Dataset entries:
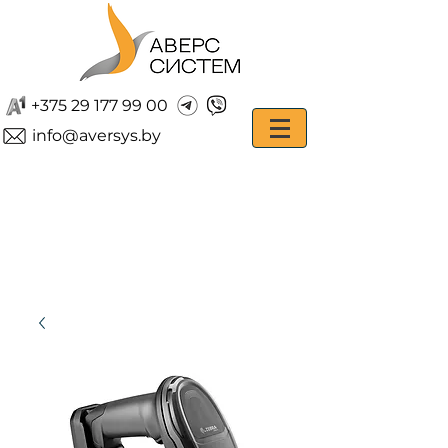
+375 29 177 99 00
info@aversys.by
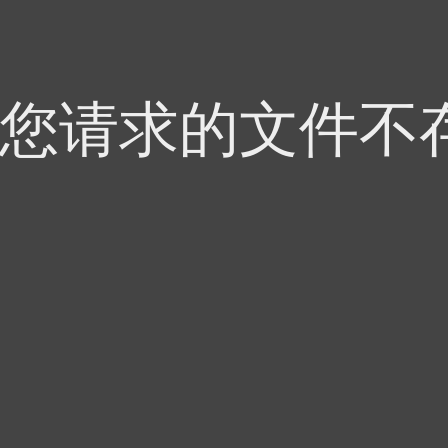
，您请求的文件不存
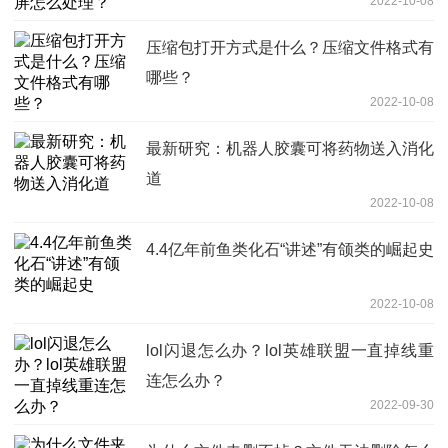
2022-10-08
压缩包打开方式是什么？压缩文件格式有
哪些？
2022-10-08
最新研究：机器人胶囊可将药物送入消化
道
2022-10-08
4.4亿年前鱼类化石“讲述”有颌类的崛起史
2022-10-08
lol闪退怎么办？lol英雄联盟一直掉线重
连怎么办？
2022-09-30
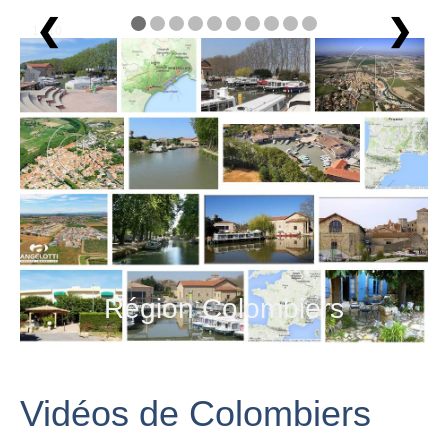
❮
❯
1 / 10
Région Colombiers
Vidéos de Colombiers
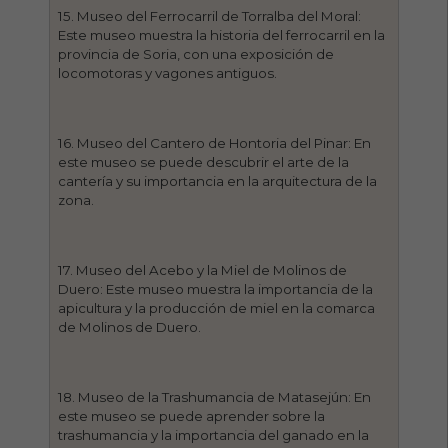
15. Museo del Ferrocarril de Torralba del Moral:
Este museo muestra la historia del ferrocarril en la
provincia de Soria, con una exposición de
locomotoras y vagones antiguos.
16. Museo del Cantero de Hontoria del Pinar: En
este museo se puede descubrir el arte de la
cantería y su importancia en la arquitectura de la
zona.
17. Museo del Acebo y la Miel de Molinos de
Duero: Este museo muestra la importancia de la
apicultura y la producción de miel en la comarca
de Molinos de Duero.
18. Museo de la Trashumancia de Matasejún: En
este museo se puede aprender sobre la
trashumancia y la importancia del ganado en la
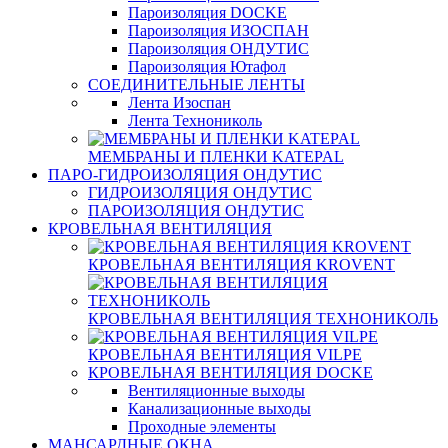
Пароизоляция DOCKE
Пароизоляция ИЗОСПАН
Пароизоляция ОНДУТИС
Пароизоляция Ютафол
СОЕДИНИТЕЛЬНЫЕ ЛЕНТЫ
Лента Изоспан
Лента Технониколь
МЕМБРАНЫ И ПЛЕНКИ KATEPAL
ПАРО-ГИДРОИЗОЛЯЦИЯ ОНДУТИС
ГИДРОИЗОЛЯЦИЯ ОНДУТИС
ПАРОИЗОЛЯЦИЯ ОНДУТИС
КРОВЕЛЬНАЯ ВЕНТИЛЯЦИЯ
КРОВЕЛЬНАЯ ВЕНТИЛЯЦИЯ KROVENT
КРОВЕЛЬНАЯ ВЕНТИЛЯЦИЯ ТЕХНОНИКОЛЬ
КРОВЕЛЬНАЯ ВЕНТИЛЯЦИЯ VILPE
КРОВЕЛЬНАЯ ВЕНТИЛЯЦИЯ DOCKE
Вентиляционные выходы
Канализационные выходы
Проходные элементы
МАНСАРДНЫЕ ОКНА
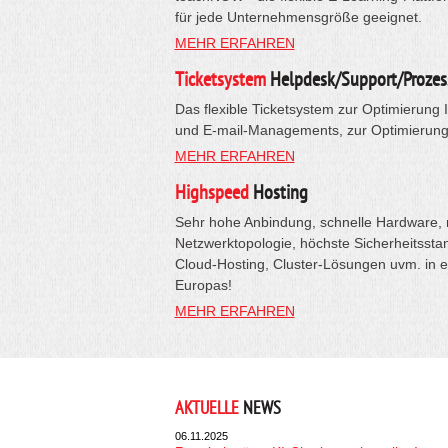
für jede Unternehmensgröße geeignet.
MEHR ERFAHREN
Ticketsystem
Helpdesk/Support/Prozes
Das flexible Ticketsystem zur Optimierung 
und E-mail-Managements, zur Optimierung 
MEHR ERFAHREN
Highspeed
Hosting
Sehr hohe Anbindung, schnelle Hardware, 
Netzwerktopologie, höchste Sicherheitsstan
Cloud-Hosting, Cluster-Lösungen uvm. in 
Europas!
MEHR ERFAHREN
AKTUELLE
NEWS
06.11.2025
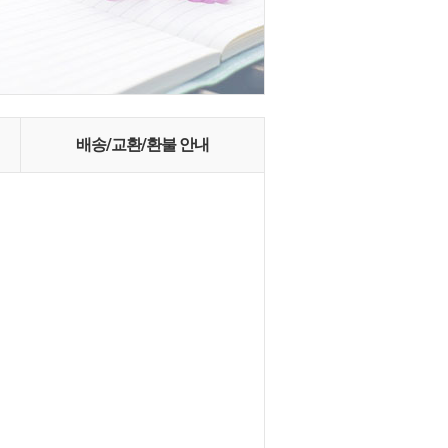
배송/교환/환불 안내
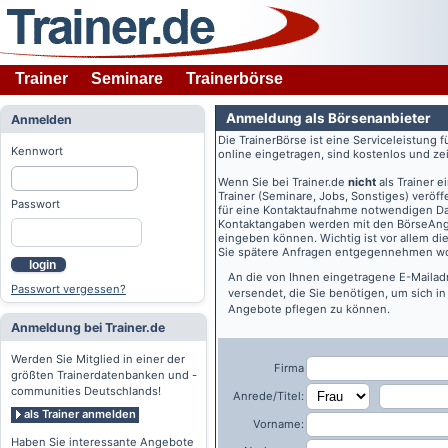
Trainer
Seminare
Trainerbörse
Anmeldung als Börsenanbieter
Anmelden
Die TrainerBörse ist eine Serviceleistung 
Kennwort
online eingetragen, sind kostenlos und zeit
Wenn Sie bei
Trainer.de
nicht
als Trainer 
Trainer (Seminare, Jobs, Sonstiges) veröff
Passwort
für eine Kontaktaufnahme notwendigen Dat
Kontaktangaben werden mit den BörseAngeb
eingeben können. Wichtig ist vor allem di
Sie spätere Anfragen entgegennehmen wo
login
An die von Ihnen eingetragene E-Maila
Passwort vergessen?
versendet, die Sie benötigen, um sich i
Angebote pflegen zu können.
Anmeldung bei Trainer.de
Werden Sie Mitglied in einer der
Firma
größten Trainerdatenbanken und -
communities Deutschlands!
Anrede/Titel:
als Trainer anmelden
Vorname:
Haben Sie interessante Angebote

* **About this task**
If a picture sits between the line containing "lol闪退怎么办？lol英雄联盟一直掉线重" and the line containing "16. Museo del", leave it out, and return the lines of that range above exactly, both ends included.

* **Response below**
lol闪退怎么办？lol英雄联盟一直掉线重
连怎么办？
2022-09-30
❮
❯
1 / 10
Région Colombiers
Vidéos de Colombiers
15. Museo del Ferrocarril de Torralba del Moral:
Este museo muestra la historia del ferrocarril en la
provincia de Soria, con una exposición de
locomotoras y vagones antiguos.
16. Museo del Cantero de Hontoria del Pinar: En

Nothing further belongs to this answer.